The blood of Christ was our next memorable beverage. In the sacrament of the Eucharist, the bread and wine are transubstantiated into the body and blood of Christ. We consumed them at Sunday morning Mass, at the glorious rose-and-cream marble communion rail of St Mark's Church, Drummoyne. It's a wonder we weren't horrified by the cannibalistic implications of the practice. But the host was swallowed, by-passing the teeth. And we had been seduced by the metrosexual images of Christ with long, wavy hair, so common to the period.
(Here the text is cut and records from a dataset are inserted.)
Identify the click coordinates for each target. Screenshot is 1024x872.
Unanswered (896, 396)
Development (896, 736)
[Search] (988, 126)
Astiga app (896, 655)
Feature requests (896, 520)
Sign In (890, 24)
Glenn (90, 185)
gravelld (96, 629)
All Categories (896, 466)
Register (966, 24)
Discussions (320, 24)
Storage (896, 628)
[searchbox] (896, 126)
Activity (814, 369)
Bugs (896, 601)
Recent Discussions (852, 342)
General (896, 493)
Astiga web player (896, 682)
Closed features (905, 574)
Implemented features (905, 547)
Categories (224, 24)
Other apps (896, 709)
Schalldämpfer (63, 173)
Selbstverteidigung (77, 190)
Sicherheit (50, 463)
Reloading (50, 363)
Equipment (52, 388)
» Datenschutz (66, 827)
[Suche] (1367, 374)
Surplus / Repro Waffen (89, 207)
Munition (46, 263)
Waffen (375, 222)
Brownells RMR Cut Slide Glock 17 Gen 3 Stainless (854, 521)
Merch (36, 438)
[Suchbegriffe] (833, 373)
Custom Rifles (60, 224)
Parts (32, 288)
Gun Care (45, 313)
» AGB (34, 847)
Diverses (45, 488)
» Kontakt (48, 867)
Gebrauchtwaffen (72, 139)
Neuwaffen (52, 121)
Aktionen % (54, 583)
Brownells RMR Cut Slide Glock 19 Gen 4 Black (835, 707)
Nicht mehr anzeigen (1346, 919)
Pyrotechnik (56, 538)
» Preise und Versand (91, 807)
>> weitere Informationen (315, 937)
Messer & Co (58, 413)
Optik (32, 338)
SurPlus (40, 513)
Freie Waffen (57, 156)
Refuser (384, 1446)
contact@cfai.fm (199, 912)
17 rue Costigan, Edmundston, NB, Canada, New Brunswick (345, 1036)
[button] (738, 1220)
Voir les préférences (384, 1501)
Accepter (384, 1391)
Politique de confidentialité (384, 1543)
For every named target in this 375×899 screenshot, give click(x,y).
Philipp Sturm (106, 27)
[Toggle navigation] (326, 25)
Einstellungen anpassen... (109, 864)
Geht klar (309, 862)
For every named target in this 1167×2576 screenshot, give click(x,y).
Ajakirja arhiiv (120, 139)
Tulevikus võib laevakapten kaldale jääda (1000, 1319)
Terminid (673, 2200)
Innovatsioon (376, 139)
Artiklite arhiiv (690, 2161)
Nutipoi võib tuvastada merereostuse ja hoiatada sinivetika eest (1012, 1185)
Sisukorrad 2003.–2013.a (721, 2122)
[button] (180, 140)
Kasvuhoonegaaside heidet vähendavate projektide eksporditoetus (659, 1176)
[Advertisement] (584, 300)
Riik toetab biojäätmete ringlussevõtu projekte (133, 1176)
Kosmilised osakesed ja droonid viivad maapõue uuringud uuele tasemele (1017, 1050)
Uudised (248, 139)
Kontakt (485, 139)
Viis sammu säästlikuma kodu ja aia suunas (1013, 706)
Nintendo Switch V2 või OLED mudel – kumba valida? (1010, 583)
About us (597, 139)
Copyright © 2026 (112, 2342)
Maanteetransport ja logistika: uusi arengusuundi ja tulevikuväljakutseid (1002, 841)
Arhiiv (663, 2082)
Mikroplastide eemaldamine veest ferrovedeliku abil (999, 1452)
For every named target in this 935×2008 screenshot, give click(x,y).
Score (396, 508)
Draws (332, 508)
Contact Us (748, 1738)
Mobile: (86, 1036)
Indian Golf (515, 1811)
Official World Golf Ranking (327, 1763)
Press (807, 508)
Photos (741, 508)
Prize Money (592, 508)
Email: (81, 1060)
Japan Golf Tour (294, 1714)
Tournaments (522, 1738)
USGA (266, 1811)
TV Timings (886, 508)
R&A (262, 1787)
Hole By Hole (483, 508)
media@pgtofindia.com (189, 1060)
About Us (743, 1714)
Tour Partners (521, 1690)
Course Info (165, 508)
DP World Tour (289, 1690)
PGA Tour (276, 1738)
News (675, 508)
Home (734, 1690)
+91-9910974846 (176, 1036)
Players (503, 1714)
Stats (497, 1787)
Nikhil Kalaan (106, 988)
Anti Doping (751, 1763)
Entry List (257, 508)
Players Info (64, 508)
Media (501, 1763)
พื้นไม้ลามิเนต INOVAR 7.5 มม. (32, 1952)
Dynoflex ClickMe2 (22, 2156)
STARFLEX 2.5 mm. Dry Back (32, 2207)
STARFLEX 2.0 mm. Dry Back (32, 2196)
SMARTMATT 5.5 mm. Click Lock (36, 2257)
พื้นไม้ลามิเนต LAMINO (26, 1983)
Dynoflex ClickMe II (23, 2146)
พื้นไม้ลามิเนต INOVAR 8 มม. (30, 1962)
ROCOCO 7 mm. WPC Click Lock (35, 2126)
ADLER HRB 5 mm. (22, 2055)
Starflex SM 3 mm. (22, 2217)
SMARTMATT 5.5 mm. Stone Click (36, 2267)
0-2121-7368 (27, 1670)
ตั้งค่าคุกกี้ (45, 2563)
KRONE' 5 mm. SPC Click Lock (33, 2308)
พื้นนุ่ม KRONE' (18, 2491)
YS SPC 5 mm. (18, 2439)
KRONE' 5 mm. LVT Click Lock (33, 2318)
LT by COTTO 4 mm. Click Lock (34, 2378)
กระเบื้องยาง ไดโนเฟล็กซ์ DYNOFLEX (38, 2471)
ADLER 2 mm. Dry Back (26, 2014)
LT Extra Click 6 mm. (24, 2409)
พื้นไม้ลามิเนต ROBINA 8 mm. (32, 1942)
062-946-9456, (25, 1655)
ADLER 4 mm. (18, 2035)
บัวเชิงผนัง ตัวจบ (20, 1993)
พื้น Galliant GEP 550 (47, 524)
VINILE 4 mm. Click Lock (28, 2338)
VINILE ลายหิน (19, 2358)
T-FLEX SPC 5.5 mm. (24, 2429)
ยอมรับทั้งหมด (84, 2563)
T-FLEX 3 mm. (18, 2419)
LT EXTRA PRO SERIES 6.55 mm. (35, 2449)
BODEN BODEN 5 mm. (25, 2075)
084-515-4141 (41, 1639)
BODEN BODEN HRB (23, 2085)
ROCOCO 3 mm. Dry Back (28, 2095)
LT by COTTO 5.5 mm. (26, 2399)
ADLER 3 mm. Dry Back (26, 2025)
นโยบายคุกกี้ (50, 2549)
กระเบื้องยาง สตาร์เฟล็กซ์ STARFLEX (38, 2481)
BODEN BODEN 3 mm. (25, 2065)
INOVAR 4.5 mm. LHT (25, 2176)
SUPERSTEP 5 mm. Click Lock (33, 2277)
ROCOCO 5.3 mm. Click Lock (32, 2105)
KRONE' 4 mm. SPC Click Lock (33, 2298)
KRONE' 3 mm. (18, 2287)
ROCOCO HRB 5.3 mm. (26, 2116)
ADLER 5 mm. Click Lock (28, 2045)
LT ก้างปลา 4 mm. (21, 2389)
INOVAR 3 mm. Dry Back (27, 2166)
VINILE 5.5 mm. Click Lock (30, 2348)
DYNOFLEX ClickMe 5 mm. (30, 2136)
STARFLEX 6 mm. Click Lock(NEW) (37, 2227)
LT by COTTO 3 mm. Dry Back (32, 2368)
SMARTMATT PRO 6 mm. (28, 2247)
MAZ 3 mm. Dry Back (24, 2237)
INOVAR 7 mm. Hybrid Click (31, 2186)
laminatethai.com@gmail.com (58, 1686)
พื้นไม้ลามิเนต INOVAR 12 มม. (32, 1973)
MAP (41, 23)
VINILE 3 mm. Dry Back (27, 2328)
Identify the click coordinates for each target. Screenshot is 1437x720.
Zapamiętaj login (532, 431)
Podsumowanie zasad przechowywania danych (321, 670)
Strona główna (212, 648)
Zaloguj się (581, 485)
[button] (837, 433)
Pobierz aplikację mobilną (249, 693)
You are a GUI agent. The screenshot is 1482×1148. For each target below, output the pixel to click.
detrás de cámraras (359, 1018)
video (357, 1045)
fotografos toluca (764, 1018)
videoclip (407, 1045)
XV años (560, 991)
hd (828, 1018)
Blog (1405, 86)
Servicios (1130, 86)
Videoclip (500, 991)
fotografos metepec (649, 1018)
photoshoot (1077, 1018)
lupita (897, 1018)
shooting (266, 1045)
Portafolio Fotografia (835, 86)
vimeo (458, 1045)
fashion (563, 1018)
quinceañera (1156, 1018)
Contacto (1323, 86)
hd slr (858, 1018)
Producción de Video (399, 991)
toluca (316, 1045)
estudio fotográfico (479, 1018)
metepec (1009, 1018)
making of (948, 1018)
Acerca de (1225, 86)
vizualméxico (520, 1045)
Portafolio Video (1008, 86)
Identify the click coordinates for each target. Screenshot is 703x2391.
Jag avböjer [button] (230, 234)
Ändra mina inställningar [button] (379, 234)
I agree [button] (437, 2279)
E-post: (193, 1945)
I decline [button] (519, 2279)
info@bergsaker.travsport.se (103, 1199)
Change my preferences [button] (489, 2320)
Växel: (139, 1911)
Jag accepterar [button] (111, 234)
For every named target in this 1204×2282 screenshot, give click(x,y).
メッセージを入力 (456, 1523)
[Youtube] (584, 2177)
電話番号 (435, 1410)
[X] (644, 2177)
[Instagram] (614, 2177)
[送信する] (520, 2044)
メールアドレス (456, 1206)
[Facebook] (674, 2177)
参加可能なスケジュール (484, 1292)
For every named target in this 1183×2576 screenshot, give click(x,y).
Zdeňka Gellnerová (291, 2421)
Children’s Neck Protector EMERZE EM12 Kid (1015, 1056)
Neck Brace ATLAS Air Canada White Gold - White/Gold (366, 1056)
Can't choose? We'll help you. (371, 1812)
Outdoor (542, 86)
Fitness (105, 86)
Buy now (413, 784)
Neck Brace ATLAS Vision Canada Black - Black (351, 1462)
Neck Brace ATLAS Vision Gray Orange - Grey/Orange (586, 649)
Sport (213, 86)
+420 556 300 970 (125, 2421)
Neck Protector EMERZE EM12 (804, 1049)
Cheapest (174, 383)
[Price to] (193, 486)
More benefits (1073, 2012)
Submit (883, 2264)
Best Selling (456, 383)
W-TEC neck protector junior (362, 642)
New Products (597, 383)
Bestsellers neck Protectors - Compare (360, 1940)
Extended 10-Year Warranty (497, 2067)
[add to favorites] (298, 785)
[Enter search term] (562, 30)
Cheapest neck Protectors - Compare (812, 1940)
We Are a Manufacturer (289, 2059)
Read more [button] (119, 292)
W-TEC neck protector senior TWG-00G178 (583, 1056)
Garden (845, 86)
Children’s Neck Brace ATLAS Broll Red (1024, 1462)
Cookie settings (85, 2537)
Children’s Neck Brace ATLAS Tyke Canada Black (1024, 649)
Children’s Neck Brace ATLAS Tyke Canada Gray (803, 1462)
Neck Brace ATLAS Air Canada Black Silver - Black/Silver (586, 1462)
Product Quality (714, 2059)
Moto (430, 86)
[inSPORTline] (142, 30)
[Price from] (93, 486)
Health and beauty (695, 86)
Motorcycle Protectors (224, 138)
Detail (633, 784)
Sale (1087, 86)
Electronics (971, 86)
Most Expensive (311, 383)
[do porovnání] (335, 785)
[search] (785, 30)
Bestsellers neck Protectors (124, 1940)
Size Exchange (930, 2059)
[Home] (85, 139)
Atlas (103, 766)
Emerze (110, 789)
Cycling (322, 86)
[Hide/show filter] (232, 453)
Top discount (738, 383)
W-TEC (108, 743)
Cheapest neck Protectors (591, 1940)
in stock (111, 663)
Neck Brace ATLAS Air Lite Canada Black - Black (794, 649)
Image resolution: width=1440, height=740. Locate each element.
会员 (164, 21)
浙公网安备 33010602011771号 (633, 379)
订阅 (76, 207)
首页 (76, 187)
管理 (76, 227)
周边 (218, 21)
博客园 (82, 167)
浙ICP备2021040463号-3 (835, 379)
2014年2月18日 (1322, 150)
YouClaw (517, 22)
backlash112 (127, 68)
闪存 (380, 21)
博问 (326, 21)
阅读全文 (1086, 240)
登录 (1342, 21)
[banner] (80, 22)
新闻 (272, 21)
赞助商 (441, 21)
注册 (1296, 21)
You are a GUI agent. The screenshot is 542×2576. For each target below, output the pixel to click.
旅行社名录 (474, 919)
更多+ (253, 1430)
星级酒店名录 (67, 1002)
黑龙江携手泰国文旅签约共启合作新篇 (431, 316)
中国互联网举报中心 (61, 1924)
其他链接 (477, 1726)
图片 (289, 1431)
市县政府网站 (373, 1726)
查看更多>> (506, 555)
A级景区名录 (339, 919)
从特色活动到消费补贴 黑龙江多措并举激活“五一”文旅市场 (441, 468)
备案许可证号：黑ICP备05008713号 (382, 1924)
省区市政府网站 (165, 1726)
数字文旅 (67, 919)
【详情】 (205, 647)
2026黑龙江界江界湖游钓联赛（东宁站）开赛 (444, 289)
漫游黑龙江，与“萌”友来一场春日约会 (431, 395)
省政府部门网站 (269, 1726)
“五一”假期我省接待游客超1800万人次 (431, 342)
Or perhaps our capacity for horror had a high threshold because of the sadistic tales of the persecution of saints by beating, burning or dismemberment, or all three, in our primary-school religion lessons.
The parish priest, Father Boyle, managed to deliver just the tiniest sip of wine to a rail full of communicants, wiping the gold chalice with a white cloth and moving on. The wine tasted like what we now recognise as port, sherry, or bulk red, but we're uncertain of its flavour because there were so many other distractions for teenage girls at Communion, like seeing what other girls were wearing. With hands cupped in prayer mode at the chest, but looking piously to the ground, we had to remember where we sat in a large and crowded church with undifferentiated seating of heavy, dark wooden pews. It could be competitive, embarrassing, mortifying. Unfortunately, it was never intoxicating: too little wine offered and too big a leap of faith required.